The following example should set both the carry and overflow flag:
mov eax, -120
add al, 140
add al, 140 will resemble the following operation in bit:
10001000
+10001100
---------
= 100010100
So the result has 9 bits while the maximum amount of bits that can be put in al is 8.
But the way I understand the overflow-flag it's only set when the result of an operation is "wrong". For E.g. when adding a positive number to a positive number but then the sign-flag is set so it yields a negative result.
And regarding the carry flag in the examples I've done so far, I only set it when I subtract a smaller value from a bigger value.
So my question boils down to how the carry and overflow flag behaves when the size of the operation can't be represented in the register.
Ok, the problem that you have here is a mismatch with how computer data types work and what you're doing.

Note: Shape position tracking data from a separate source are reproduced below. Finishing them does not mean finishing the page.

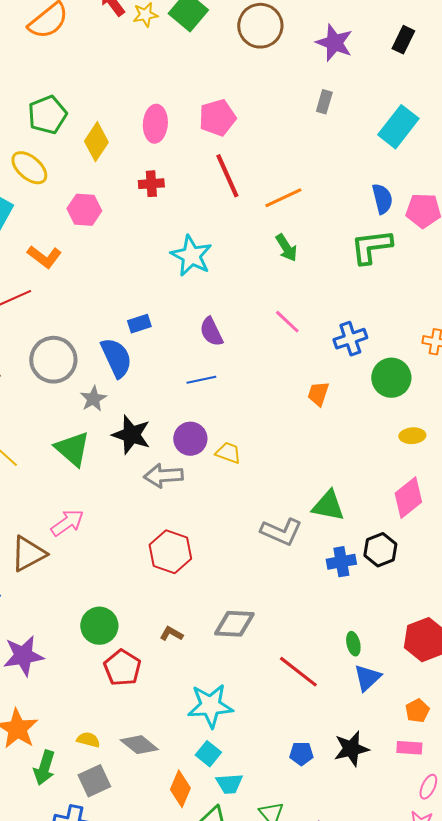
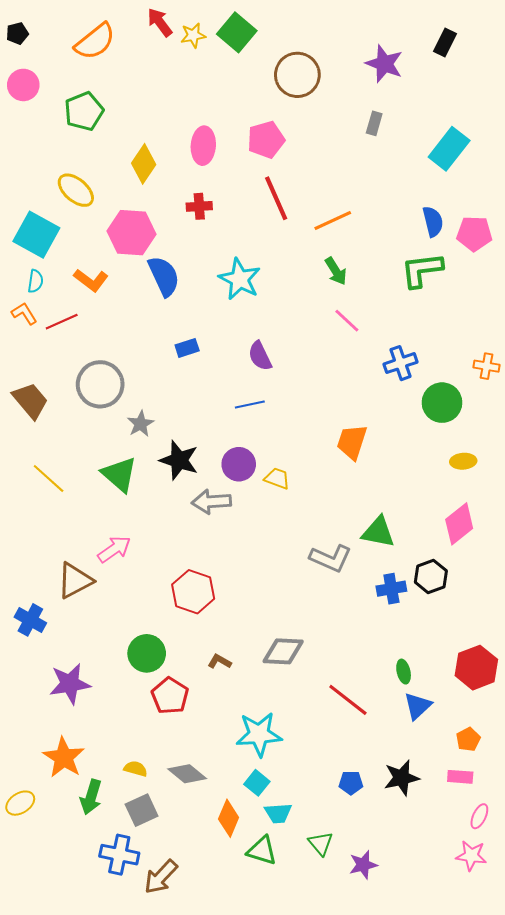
brown circle: (260, 26) -> (297, 75), moved
black rectangle: (403, 40) -> (445, 42), moved
green pentagon: (47, 115) -> (84, 111), moved
pink hexagon: (84, 210) -> (131, 233), size x1.4
pink line: (287, 322) -> (347, 321), moved
blue semicircle: (116, 358) -> (164, 276), moved
orange trapezoid: (318, 394) -> (352, 442), moved, size x1.4
red hexagon: (170, 552) -> (193, 592), moved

In general the computer can work with (i.e. add) signed data types or unsigned data types — but it can be problematic to ask it to add a signed value to an unsigned value.
Here, -120 is negative, so must use a signed representation.
However, 140 itself does not fit in 8-bit signed, so in 8 bits, must use an unsigned representation.
This combination is not supported by the hardware — while the addition will work to give a truncated result, the hardware will not give you meaningful information in the flags if you perform 8-bit addition.
(The flags for an 8-bit addition are meaningful if both operands are 8-bit signed or else if both operands are 8-bit unsigned, but they are not always meaningful when mixing the two data types: in particular when the values involved are sufficiently large such that the upper bits are in use, as is the case with -120signed 8 bit and 140unsigned 8 bit)
The approach to use to get proper results here is to convert both numbers to a larger data size that will accommodate both numbers (it will be a signed data type so it can accommodate -120, and of course, the method of conversion will differ for the two operands as they are different data types).
So, convert -120 from 8 bit to 16 bit (or larger) by sign extension.
And, convert 140 from 8 bit to 16 bit (or larger) by zero extension.
Then you can perform addition and get a signed result, with a meaningful overflow flag. Of course that particular computation won't overflow in 16 bits — in fact, no addition in 16 bits that started with two 8-bit values can overflow.
However, if you want to take it back to 8 bits, you can check to see if it fits in that size & data type. For all practical purposes, in this scenario the upper 8 bits of the 16-bit result contains the overflow information of interest regarding the lower 8-bit result, rather than that information being in the flags (overflow/carry).
First, decide which 8-bit data type you want to check: as to signed or unsigned. There are several approaches that would work, but a simple one is to truncate the 16-bit value to 8 bits, the expand it back from 8 to 16, and see if that newly expanded 16 equals the original 16-bit result.
For signed 8 bit, you would truncate the 16-bit result to 8 bits and then sign extend it back to 16-bits, then to compare with the original 16-bit value. If it differs the value didn't fit in 8-bits signed.
The same with unsigned 8 bit: truncate the 16-bit result to 8 bits and zero extend it back to 16 bits to compare with the original, if it doesn't compare equal then it doesn't fit in 8-bits unsigned.
Alternately, from the 16-bit original result, you can examine the sign bit of the low 8-bit value and the value of the upper 8 bits. If all the upper bits are the same bit value as the sign bit of the lower 8 bits then the 16-bit result will fit in 8-bits signed without loss.
For unsigned, if the upper 8 bits are 0 the lower 8 will fit in 8-bit unsigned without loss.